TASK OBJECTIVE:
Every record below is to be retyped exactly, with the pictures left out.

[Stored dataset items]
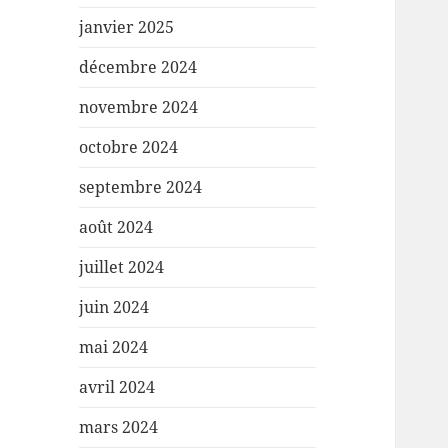
janvier 2025
décembre 2024
novembre 2024
octobre 2024
septembre 2024
août 2024
juillet 2024
juin 2024
mai 2024
avril 2024
mars 2024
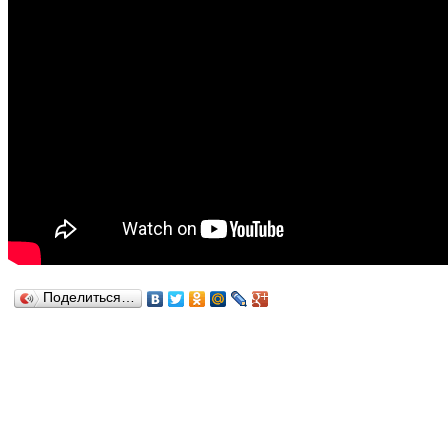
Поделиться…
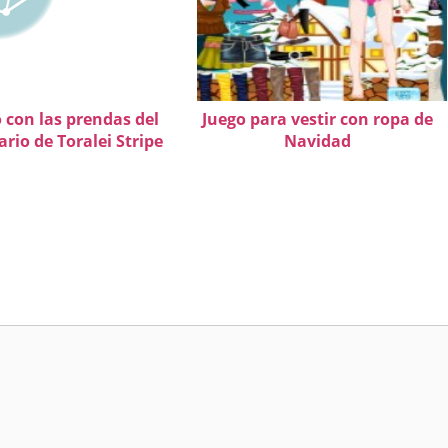
 con las prendas del
Juego para vestir con ropa de
rio de Toralei Stripe
Navidad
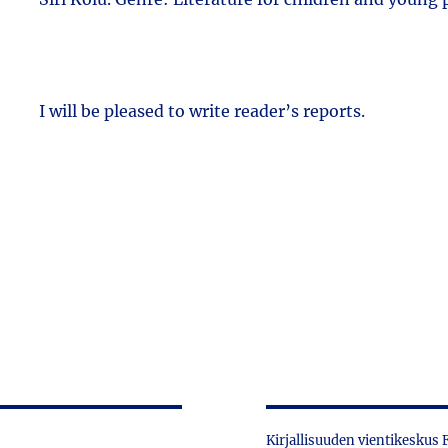
I will be pleased to write reader’s reports.
Kirjallisuuden vientikeskus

WRITTEN REPLY:
janvier 2025
décembre 2024
novembre 2024
octobre 2024
septembre 2024
août 2024
juillet 2024
juin 2024
mai 2024
avril 2024
mars 2024
Поделиться…
 con las prendas del
Juego para vestir con ropa de
rio de Toralei Stripe
Navidad
I will be pleased to write reader’s reports.
Kirjallisuuden vientikeskus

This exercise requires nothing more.